Banyan Grows Relationships through Food

Banyan Grows Relationships through Food

A Profile of Banyan Community Center

At Banyan Community Center, the afternoon “snacks” include penne with meat sauce. Snacktime is not only time to refuel with a hot meal after a long school day, but also time for cross-age conversations between kids and staff. Sharing a table “is the greatest thing,” says Banyan Development Director Sue Riesgraf. The intergenerational conversations that naturally “help [young people] see themselves achieving more.” This is just one example of the community development mindset typical of Banyan staff.


A young person adding a carton of chocolate milk to their plate at Banyan Community Center

"Sharing a table is the greatest thing. The intergenerational conversations that naturally occur help young people see themselves achieving more.”

~ Banyan Development Director Sue Riesgraf

93% of the youth qualify for free and reduced-price lunches at Banyan Community Center’s home neighborhood of Phillips. The 105 families who participate in Banyan programming are not only recipients of food and expanded learning opportunities pre-K through adulthood, but also are providers of many of the services themselves, since Banyan employs many community members: parents, high school, and college students. Because Phillips is often a first stop for immigrants, (50% of the Banyan families are Latinx; 12% are Somali; 10% African-American, and 12% mixed race), cross-cultural food tasting is the norm, and youth choice shapes special events menus like the high school end-of-semester dinner.

“For many, Banyan is like a second home,” Riesgraf notes. That family spirit plays out in the design of the space, the murals and paintings by middle school students, the playground in the backyard, and the sounds as K-college students greet each other at the end of a school day.

A contributor to these successes is Youthprise's essential support. Youthprise's Nutrition Hub provides and manages Banyan's meals and snacks, offering all kinds of administrative and logistical support so that Banyan can focus on the community it knows better than anyone. Banyan’s move to its inspiring new space coincided with Youthprise’s original investment in their nutrition program. This allowed the organization to hire from within the community for staff to perform food preparation and delivery.
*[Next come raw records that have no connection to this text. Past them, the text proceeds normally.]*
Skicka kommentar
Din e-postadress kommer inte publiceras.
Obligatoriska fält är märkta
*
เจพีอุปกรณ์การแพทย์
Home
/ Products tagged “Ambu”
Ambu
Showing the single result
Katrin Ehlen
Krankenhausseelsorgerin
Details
As the organization marks its 20th year of existence and its third year in its new space, there is much to celebrate. Wilder Research has found that the Banyan experience creates a return on investment of eight dollars for every dollar spent. Banyan has also received the 2018 Minnesota’s Future Award from the Minnesota Business Partnership, as well as supporting to the graduation of another handful of young people from De LaSalle High School.
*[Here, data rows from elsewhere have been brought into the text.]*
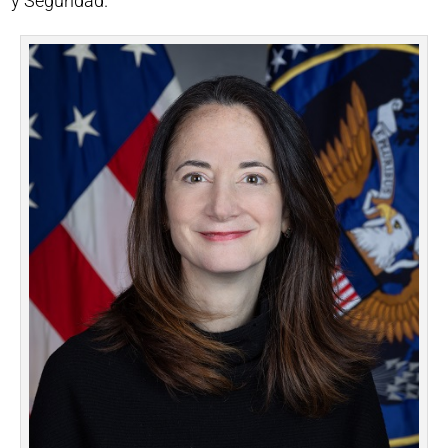
y Seguridad.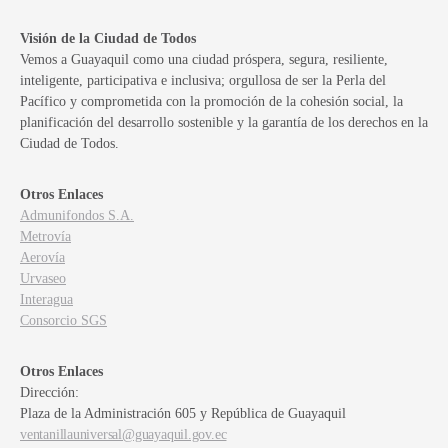
Visión de la Ciudad de Todos
Vemos a Guayaquil como una ciudad próspera, segura, resiliente,
inteligente, participativa e inclusiva; orgullosa de ser la Perla del
Pacífico y comprometida con la promoción de la cohesión social, la
planificación del desarrollo sostenible y la garantía de los derechos en la
Ciudad de Todos.
Otros Enlaces
Admunifondos S.A.
Metrovía
Aerovía
Urvaseo
Interagua
Consorcio SGS
Otros Enlaces
Dirección:
Plaza de la Administración 605 y República de Guayaquil
ventanillauniversal@guayaquil.gov.ec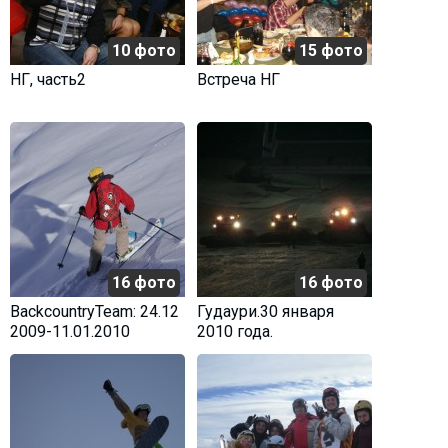
10 фото
15 фото
НГ, часть2
Встреча НГ
16 фото
16 фото
BackcountryTeam: 24.12
Гудаури.30 января
2009-11.01.2010
2010 года.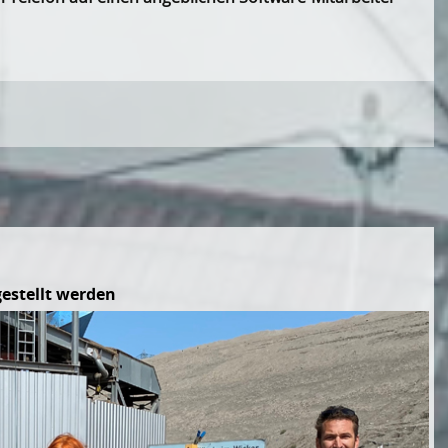
estellt werden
“For many, Banyan is like a second home.”

~ Sue Riesgraf

With Youthprise’s investment to boost them, the tables at Banyan have inspired conversations, spawned new relationships, and supported access to food year-round. Plus, the partnership continues through Banyan’s summer programming, a time when food can become an issue for lower-income students and their families. As a Nutrition Hub site, Banyan's summer learning opportunities feature nutritious snacks to keep kids' minds and bodies sharp and healthy.

According to elementary program manager Allison Burns, Banyan's next steps include reducing waste and integrating food enrichment activities such as intergenerational cooking. No matter what the future holds for the community of Banyan, the future looks bright.